PROBLEM
Whenever the string "roku" turns up in a line below, that line should be copied.

RECORDS FOR THE EXERCISE

=-=-=

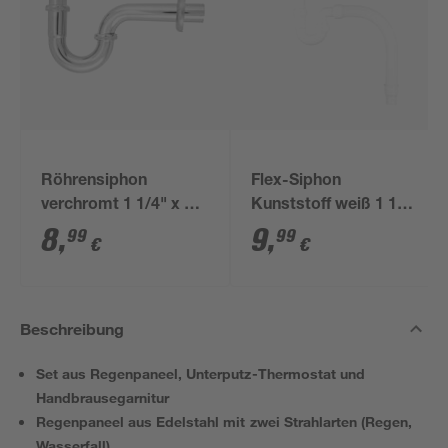
Röhrensiphon
Flex-Siphon
verchromt 1 1/4" x 32
Kunststoff weiß 1 1/2'
mm
x 40/50 mm
8
,
9
,
99
99
€
€
Beschreibung
Set aus Regenpaneel, Unterputz-Thermostat und
Handbrausegarnitur
Regenpaneel aus Edelstahl mit zwei Strahlarten (Regen,
Wasserfall)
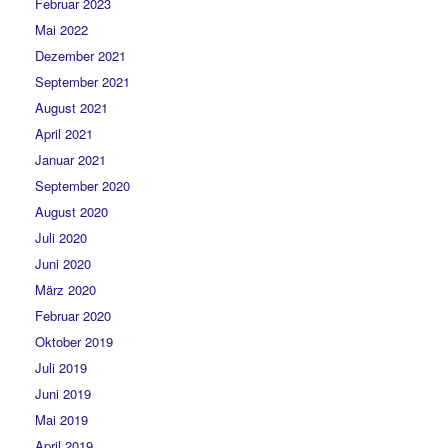
Februar 2023
Mai 2022
Dezember 2021
September 2021
August 2021
April 2021
Januar 2021
September 2020
August 2020
Juli 2020
Juni 2020
März 2020
Februar 2020
Oktober 2019
Juli 2019
Juni 2019
Mai 2019
April 2019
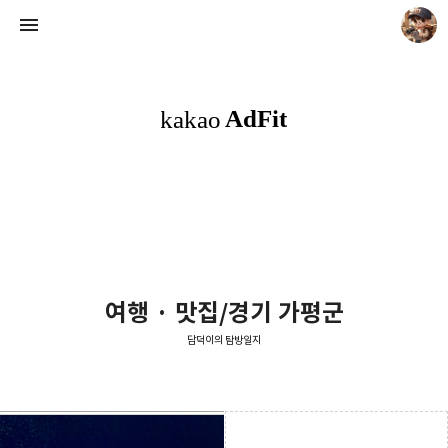
담덕이의 탐방일지
담덕.
여행 · 맛집/경기 가평군
담덕이의 탐방일지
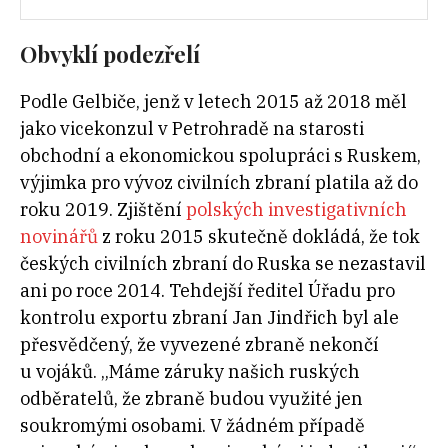
Obvyklí podezřelí
Podle Gelbiče, jenž v letech 2015 až 2018 měl
jako vicekonzul v Petrohradě na starosti
obchodní a ekonomickou spolupráci s Ruskem,
výjimka pro vývoz civilních zbraní platila až do
roku 2019. Zjištění
polských investigativních
novinářů
z roku 2015 skutečně dokládá, že tok
českých civilních zbraní do Ruska se nezastavil
ani po roce 2014.
Tehdejší ředitel Úřadu pro
kontrolu exportu zbraní Jan Jindřich byl ale
přesvědčený, že vyvezené zbraně nekončí
u
vojáků. „Máme záruky našich ruských
odběratelů, že zbraně budou využité jen
soukromými osobami. V
žádném případě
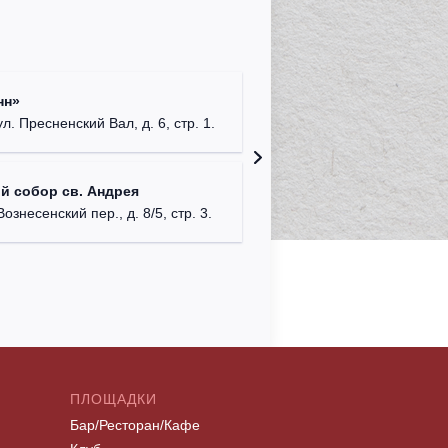
Римско-
нн»
г. Москв
ул. Пресненский Вал, д. 6, стр. 1.
Храм Хр
й собор св. Андрея
Соборо
Вознесенский пер., д. 8/5, стр. 3.
г. Моск
ПЛОЩАДКИ
Бар/Ресторан/Кафе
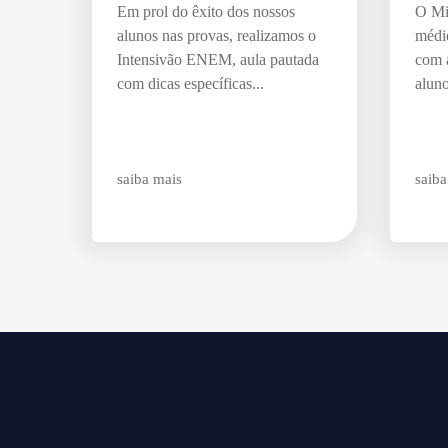
Em prol do êxito dos nossos
O Mic
alunos nas provas, realizamos o
médio
Intensivão ENEM, aula pautada
com a
com dicas específicas...
aluno
saiba mais
saiba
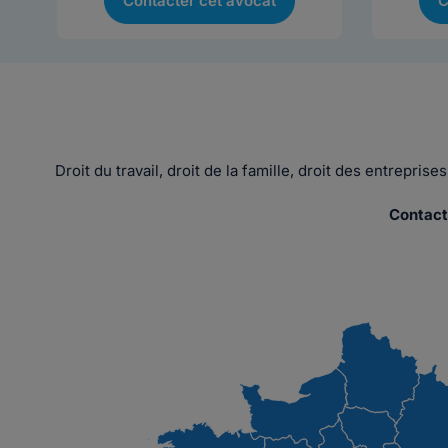
Contacter cet avocat
C
Droit du travail, droit de la famille, droit des entrepri
Contact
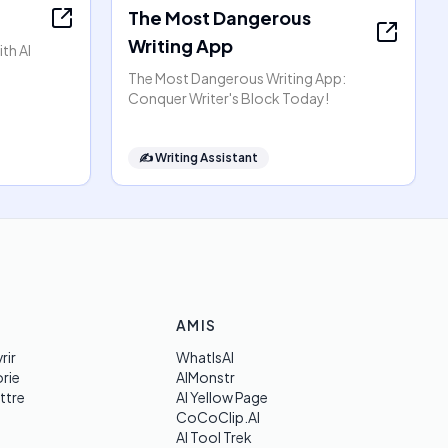
The Most Dangerous
Writing App
th AI
The Most Dangerous Writing App:
Conquer Writer's Block Today!
✍️
Writing Assistant
AMIS
rir
WhatIsAI
rie
AIMonstr
ttre
AI Yellow Page
CoCoClip.AI
AI Tool Trek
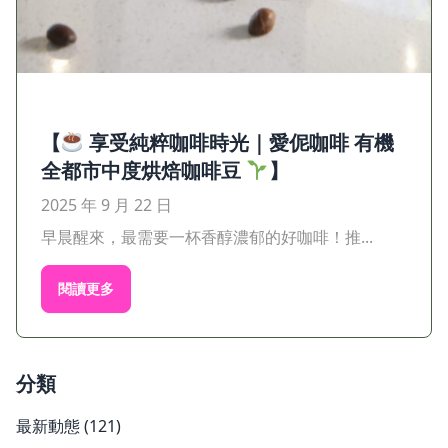
【
享受純粹咖啡時光｜愛伲咖啡 有機
全都市中度烘焙咖啡豆
】
2025 年 9 月 22 日
早晨醒來，最需要一杯香醇濃郁的好咖啡！推...
閱讀更多
分類
最新動態
(121)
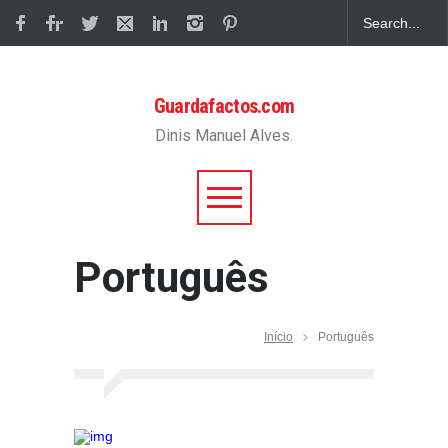
Guardafactos.com
Dinis Manuel Alves.
Português
Início
Português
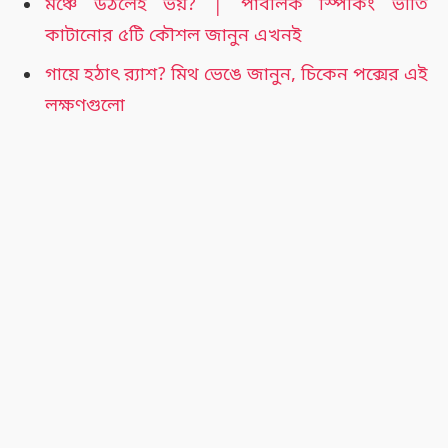
মঞ্চে উঠলেই ভয়? │ পাবলিক স্পিকিং ভীতি
কাটানোর ৫টি কৌশল জানুন এখনই
গায়ে হঠাৎ র‍্যাশ? মিথ ভেঙে জানুন, চিকেন পক্সের এই
লক্ষণগুলো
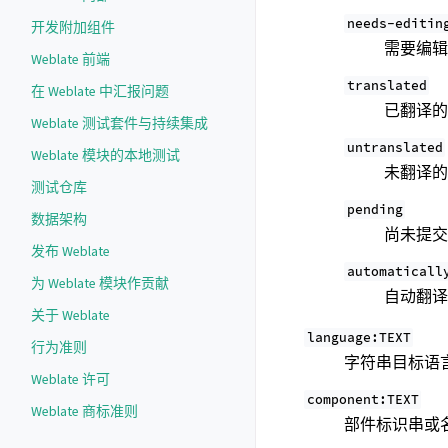
needs-editin
开发附加组件
需要编
Weblate 前端
translated
在 Weblate 中汇报问题
已翻译
Weblate 测试套件与持续集成
untranslated
Weblate 模块的本地测试
未翻译
测试仓库
pending
数据架构
尚未提
发布 Weblate
automaticall
为 Weblate 模块作贡献
自动翻
关于 Weblate
language:TEXT
行为准则
字符串目标语
Weblate 许可
component:TEXT
Weblate 商标准则
部件标识串或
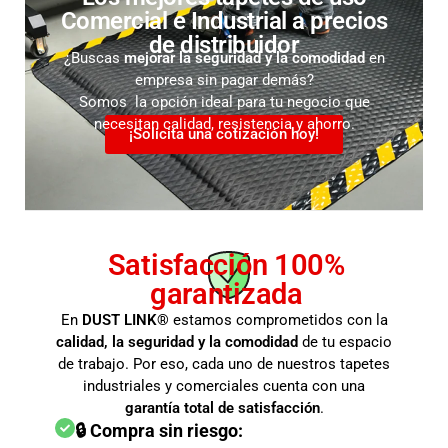
Comercial e Industrial a precios
de distribuidor
¿Buscas
mejorar la seguridad y la comodidad
en
empresa sin pagar demás?
Somos la opción ideal para tu negocio que
necesitan calidad, resistencia y ahorro.
¡Solicita una cotización hoy!
Satisfacción 100%
garantizada
En
DUST LINK®
estamos comprometidos con la
calidad, la seguridad y la comodidad
de tu espacio
de trabajo. Por eso, cada uno de nuestros tapetes
industriales y comerciales cuenta con una
garantía total de satisfacción
.
🔒 Compra sin riesgo:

=-=-=

ANSWER TO THIS EXERCISE
roku 2019. Zjištění
z roku 2015 skutečně dokládá, že tok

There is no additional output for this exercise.